MATERIALS PROVIDED: Begin
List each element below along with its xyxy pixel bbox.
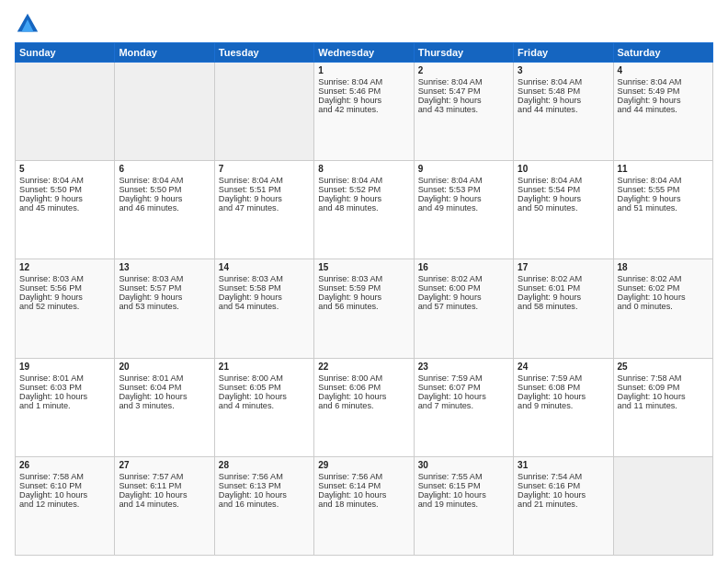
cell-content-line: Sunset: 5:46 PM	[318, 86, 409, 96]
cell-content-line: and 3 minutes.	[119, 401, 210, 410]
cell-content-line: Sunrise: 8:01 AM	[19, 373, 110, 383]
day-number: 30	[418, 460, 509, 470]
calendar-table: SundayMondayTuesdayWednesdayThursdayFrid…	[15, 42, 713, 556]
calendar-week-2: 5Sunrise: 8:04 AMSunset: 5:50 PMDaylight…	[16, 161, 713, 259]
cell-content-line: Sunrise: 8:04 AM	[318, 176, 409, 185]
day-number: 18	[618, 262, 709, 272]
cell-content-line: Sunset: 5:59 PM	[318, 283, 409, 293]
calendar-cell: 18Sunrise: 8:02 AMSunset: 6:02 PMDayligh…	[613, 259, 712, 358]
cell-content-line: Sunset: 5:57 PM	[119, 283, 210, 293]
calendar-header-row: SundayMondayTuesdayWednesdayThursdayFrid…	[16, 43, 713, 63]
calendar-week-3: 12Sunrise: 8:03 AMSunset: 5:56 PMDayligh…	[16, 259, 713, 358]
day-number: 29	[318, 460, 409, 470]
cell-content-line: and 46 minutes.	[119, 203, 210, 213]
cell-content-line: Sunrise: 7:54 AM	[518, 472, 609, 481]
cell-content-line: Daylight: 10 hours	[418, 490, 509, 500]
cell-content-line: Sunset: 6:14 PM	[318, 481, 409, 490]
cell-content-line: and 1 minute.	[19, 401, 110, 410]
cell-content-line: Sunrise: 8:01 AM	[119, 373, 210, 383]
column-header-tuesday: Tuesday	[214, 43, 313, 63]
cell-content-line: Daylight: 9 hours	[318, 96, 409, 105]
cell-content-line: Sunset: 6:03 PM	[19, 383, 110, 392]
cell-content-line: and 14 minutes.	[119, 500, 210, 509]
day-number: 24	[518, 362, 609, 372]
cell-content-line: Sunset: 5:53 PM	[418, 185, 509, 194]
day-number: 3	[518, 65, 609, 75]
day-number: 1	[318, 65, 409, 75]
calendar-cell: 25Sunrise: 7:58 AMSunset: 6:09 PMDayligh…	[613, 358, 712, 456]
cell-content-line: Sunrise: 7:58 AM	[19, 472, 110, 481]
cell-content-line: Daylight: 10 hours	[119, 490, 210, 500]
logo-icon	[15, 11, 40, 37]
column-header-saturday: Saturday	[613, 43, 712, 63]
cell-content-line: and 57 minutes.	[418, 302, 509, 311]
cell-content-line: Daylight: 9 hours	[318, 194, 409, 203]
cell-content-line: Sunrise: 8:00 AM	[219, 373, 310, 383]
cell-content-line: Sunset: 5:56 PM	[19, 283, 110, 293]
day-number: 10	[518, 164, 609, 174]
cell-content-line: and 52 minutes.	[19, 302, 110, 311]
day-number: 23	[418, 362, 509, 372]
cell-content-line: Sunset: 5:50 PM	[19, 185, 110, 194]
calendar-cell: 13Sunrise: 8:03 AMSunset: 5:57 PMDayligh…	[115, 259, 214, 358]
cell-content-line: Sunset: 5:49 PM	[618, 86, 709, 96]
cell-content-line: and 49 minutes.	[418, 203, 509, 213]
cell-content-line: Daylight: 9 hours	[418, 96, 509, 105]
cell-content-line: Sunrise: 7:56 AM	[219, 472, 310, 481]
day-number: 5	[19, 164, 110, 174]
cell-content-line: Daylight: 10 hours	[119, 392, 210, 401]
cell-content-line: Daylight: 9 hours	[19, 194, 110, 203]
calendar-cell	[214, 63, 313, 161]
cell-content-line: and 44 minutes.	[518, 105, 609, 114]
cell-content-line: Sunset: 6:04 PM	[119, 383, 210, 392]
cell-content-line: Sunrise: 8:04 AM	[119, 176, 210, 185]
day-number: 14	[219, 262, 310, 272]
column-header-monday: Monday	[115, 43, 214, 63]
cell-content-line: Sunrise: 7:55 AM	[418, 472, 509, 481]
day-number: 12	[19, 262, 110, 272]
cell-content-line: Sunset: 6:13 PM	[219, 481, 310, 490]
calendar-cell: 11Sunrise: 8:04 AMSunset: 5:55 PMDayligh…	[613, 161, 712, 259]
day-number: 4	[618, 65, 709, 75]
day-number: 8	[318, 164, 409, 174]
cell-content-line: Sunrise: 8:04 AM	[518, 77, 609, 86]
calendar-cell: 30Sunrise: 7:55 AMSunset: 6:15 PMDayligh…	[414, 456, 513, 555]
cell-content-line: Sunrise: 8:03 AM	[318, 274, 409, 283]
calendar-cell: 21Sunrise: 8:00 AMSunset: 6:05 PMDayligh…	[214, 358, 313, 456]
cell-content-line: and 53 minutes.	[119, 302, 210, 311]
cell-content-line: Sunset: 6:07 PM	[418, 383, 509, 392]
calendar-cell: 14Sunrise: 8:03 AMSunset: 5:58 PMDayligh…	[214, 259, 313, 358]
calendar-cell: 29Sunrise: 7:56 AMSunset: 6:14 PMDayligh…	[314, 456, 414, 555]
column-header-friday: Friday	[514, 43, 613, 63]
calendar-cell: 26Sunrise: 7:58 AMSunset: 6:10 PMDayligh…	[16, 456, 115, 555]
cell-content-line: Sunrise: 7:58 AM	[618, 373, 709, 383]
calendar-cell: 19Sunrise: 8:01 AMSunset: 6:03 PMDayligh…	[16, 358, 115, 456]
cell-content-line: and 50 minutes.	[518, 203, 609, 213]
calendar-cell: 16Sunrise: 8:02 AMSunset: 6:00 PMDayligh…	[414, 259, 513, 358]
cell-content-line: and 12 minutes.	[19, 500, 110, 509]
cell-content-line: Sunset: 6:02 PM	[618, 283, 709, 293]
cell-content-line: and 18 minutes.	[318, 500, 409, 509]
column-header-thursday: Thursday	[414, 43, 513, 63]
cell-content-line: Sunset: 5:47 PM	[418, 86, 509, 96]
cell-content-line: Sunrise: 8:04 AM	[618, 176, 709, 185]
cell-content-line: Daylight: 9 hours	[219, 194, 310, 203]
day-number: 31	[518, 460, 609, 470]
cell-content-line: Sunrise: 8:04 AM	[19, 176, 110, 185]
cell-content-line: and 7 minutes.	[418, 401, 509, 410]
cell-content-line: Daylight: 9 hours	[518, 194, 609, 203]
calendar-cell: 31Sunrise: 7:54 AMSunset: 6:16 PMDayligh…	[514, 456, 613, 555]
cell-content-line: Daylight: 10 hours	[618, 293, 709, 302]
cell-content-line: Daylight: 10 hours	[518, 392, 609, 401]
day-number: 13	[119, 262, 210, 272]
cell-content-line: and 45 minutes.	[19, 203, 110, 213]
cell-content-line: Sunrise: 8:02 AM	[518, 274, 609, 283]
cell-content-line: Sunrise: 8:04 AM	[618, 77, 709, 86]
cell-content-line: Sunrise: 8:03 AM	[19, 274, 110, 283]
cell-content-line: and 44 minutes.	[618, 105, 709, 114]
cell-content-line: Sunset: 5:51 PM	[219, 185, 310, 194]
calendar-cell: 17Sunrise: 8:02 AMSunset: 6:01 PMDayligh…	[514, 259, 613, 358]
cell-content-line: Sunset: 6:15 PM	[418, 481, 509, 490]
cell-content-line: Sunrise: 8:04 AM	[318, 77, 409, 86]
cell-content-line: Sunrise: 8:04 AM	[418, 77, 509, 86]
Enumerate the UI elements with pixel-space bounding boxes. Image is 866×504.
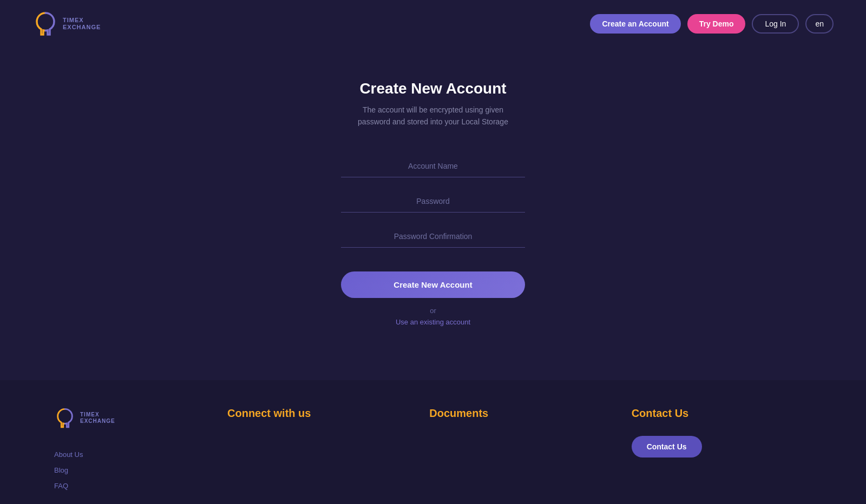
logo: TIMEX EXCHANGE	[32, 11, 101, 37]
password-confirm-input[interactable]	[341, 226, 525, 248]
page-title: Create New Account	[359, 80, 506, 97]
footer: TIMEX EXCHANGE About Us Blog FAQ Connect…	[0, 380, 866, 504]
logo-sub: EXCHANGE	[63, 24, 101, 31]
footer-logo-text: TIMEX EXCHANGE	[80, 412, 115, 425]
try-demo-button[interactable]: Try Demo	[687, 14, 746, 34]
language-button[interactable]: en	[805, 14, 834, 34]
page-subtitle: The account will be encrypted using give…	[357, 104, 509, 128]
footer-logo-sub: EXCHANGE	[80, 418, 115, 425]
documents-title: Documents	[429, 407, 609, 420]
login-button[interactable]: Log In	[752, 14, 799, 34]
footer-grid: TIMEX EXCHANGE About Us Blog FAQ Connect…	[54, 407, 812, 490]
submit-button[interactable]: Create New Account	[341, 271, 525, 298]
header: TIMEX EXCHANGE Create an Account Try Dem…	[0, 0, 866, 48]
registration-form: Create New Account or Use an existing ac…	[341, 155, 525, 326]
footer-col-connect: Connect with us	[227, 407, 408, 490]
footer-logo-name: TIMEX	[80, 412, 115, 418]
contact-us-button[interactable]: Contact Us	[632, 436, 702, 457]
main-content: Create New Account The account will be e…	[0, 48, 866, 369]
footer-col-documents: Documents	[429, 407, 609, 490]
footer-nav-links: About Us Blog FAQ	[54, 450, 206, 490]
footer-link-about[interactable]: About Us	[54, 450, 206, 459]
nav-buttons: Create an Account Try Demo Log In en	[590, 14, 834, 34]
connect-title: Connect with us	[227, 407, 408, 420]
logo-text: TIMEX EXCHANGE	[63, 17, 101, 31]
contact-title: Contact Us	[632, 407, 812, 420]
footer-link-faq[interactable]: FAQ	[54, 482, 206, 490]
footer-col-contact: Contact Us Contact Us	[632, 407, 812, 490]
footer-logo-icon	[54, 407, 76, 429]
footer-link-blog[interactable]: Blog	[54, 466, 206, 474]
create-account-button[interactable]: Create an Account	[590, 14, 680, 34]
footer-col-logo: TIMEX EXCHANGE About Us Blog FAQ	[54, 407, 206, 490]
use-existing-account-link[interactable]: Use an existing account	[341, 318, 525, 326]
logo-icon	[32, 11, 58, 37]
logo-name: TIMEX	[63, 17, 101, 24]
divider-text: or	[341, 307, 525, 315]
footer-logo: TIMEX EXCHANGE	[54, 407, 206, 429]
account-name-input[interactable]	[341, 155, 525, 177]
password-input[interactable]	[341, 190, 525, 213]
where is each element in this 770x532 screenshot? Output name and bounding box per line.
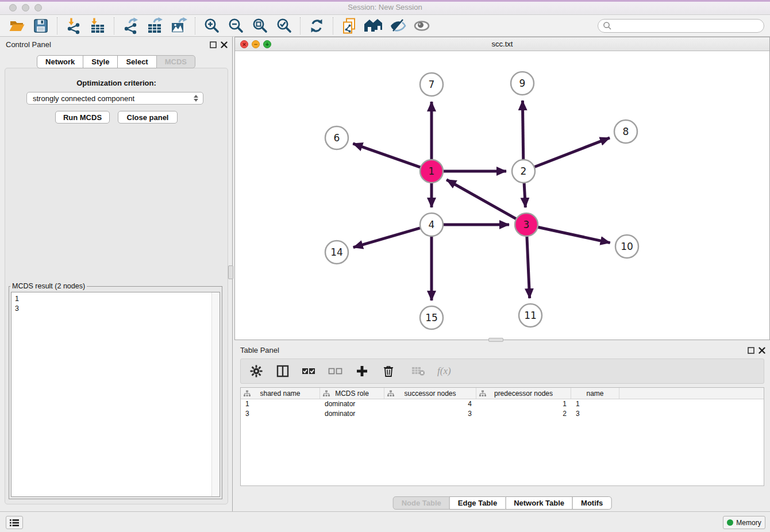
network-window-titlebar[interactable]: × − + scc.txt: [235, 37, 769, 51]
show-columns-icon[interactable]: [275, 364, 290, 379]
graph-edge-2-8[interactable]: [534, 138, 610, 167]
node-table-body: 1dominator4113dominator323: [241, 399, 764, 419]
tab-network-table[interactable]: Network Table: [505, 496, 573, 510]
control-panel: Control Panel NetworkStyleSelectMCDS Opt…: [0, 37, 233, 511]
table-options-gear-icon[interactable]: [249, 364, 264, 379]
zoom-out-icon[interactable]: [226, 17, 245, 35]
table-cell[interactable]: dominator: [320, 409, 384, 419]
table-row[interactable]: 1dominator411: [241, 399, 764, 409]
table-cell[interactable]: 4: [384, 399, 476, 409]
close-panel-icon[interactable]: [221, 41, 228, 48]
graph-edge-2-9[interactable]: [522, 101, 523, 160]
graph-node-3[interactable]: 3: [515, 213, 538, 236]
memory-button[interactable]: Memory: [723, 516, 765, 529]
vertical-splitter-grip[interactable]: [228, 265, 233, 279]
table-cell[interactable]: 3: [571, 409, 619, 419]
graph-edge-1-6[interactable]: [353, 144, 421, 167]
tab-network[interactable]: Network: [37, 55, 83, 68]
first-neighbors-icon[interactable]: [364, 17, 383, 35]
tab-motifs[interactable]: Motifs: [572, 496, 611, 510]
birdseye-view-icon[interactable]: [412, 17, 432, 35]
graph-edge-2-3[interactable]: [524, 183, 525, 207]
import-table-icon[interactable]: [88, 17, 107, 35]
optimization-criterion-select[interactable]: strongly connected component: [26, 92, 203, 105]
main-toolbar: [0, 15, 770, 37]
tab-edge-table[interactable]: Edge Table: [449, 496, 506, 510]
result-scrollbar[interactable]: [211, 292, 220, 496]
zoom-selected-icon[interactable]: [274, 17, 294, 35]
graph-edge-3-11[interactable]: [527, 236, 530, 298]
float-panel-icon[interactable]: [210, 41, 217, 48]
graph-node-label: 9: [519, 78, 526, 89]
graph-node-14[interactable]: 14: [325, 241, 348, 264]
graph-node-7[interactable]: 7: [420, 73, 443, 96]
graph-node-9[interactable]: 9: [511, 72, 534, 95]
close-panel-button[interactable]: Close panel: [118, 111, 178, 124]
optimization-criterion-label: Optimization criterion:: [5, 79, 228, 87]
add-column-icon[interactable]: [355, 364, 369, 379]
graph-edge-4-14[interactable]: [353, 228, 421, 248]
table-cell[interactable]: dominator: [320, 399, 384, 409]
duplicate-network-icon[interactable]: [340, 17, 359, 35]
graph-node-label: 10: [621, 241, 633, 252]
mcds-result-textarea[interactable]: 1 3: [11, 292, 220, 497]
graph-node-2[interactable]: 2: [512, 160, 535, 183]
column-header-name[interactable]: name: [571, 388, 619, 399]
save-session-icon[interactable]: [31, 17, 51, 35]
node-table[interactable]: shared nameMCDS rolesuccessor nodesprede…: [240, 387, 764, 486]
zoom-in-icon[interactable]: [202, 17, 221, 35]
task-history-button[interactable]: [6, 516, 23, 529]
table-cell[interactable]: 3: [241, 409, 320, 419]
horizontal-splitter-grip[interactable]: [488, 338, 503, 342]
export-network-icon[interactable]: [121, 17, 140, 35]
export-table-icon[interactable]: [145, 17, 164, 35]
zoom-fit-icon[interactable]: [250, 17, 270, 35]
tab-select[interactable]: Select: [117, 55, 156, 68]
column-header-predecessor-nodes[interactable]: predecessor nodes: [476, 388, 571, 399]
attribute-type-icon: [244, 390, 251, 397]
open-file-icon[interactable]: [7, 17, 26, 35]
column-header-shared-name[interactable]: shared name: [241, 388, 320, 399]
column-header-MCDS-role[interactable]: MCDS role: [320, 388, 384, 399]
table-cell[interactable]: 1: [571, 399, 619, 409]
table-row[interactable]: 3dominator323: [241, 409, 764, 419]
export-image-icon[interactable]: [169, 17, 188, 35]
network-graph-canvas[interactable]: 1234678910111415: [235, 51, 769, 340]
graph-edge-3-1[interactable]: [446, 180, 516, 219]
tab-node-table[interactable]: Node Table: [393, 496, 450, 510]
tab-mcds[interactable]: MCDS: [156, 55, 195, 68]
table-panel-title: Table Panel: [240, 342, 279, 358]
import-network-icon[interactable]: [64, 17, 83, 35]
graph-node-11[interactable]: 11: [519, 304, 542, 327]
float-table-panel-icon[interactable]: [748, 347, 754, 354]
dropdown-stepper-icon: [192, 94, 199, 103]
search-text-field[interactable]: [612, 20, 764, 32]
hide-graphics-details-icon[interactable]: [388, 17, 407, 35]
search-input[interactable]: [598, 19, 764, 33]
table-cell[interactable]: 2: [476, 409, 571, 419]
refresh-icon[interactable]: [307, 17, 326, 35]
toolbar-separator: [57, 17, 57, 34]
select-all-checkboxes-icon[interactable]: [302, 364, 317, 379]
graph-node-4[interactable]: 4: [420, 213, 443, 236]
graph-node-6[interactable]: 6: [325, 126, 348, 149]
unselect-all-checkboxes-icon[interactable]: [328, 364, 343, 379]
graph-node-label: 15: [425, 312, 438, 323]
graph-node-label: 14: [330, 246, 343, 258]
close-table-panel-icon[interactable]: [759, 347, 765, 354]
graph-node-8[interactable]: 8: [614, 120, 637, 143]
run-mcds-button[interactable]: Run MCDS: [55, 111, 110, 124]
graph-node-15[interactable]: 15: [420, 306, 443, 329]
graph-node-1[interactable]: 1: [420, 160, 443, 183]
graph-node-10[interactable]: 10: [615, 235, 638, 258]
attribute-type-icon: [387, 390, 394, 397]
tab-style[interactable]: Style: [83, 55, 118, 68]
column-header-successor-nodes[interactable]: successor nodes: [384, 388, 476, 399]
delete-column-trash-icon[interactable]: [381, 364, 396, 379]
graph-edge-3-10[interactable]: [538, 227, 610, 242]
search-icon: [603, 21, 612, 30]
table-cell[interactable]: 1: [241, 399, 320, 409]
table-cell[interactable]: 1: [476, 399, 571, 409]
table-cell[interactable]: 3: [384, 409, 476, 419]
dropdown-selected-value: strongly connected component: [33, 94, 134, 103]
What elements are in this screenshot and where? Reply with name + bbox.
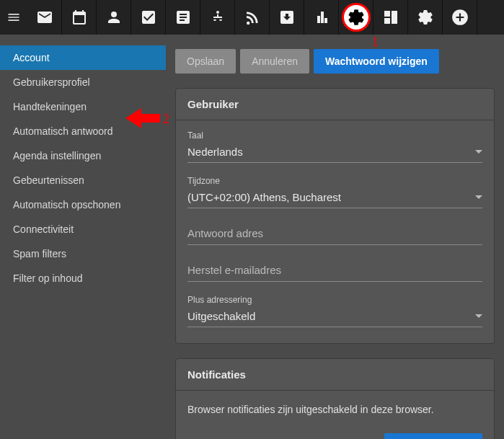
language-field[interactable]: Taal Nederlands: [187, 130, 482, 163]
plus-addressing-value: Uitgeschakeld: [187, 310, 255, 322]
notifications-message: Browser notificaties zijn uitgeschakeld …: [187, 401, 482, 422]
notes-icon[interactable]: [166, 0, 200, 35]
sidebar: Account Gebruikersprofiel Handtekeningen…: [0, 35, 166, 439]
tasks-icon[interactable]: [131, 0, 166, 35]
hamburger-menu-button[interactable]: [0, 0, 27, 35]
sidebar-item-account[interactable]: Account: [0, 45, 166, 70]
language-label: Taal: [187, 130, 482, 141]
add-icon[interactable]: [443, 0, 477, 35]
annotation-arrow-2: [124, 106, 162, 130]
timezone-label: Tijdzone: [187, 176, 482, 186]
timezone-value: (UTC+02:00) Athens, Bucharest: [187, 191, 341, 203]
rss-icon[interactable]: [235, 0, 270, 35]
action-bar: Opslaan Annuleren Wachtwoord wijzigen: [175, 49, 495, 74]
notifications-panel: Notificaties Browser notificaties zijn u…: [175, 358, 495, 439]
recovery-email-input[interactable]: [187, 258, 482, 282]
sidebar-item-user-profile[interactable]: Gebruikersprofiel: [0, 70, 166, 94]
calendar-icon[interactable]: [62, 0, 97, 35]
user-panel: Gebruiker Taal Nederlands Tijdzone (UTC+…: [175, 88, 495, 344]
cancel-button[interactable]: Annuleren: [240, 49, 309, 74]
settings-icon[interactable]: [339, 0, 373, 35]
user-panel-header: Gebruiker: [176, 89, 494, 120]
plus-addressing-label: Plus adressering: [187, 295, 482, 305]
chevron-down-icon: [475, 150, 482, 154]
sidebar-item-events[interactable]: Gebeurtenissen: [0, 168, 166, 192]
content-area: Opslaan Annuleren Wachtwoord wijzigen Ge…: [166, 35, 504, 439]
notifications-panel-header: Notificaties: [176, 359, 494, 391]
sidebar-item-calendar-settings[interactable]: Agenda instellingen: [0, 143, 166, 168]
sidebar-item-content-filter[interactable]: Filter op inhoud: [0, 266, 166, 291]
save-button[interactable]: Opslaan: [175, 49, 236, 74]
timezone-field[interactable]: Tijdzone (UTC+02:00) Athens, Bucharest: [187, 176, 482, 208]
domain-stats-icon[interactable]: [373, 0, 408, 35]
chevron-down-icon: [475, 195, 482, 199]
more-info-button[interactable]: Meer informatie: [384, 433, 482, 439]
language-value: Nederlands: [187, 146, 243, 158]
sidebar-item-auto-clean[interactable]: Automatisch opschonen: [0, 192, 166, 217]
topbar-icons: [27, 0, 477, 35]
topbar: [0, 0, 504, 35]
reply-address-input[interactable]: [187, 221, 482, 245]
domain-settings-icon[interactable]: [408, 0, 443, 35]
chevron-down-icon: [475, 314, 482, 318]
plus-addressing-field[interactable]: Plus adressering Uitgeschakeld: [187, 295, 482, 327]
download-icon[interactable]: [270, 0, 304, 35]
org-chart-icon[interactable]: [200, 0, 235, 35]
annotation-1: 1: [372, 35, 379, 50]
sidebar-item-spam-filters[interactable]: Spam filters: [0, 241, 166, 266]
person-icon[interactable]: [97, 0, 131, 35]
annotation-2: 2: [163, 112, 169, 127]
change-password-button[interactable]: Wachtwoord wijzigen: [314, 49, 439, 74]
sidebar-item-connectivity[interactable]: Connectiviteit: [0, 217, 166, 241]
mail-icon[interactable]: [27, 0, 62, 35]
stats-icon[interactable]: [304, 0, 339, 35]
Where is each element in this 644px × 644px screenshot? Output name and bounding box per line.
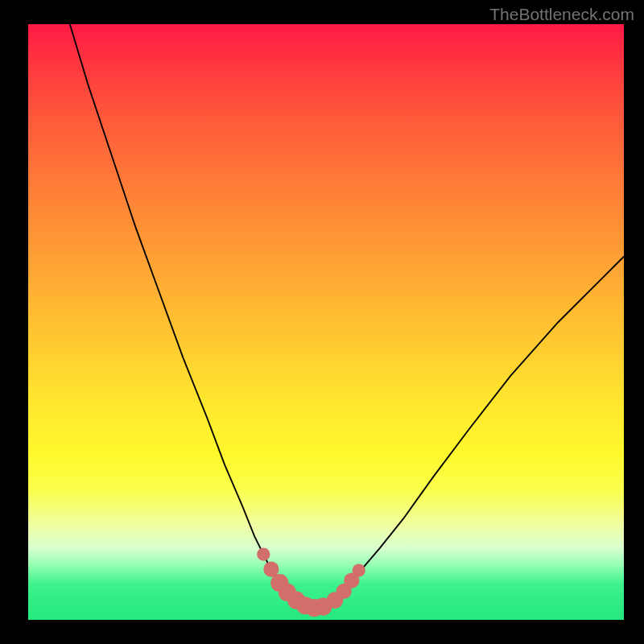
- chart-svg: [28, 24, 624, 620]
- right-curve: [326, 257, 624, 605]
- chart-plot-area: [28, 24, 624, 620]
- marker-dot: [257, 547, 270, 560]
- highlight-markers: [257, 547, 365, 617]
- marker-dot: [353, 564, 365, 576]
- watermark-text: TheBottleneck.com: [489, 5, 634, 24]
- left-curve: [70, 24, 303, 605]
MATERIALS PROVIDED: End
• **GOAL OF THE EXERCISE**
Go through the listing above and return each line where the word "wijzigen" occurs.

• **ANSWER TO THIS TASK**
action-bar: Opslaan Annuleren Wachtwoord wijzigen: [175, 49, 495, 74]
content-area: Opslaan Annuleren Wachtwoord wijzigen Ge…: [166, 35, 504, 439]
change-password-button[interactable]: Wachtwoord wijzigen: [314, 49, 439, 74]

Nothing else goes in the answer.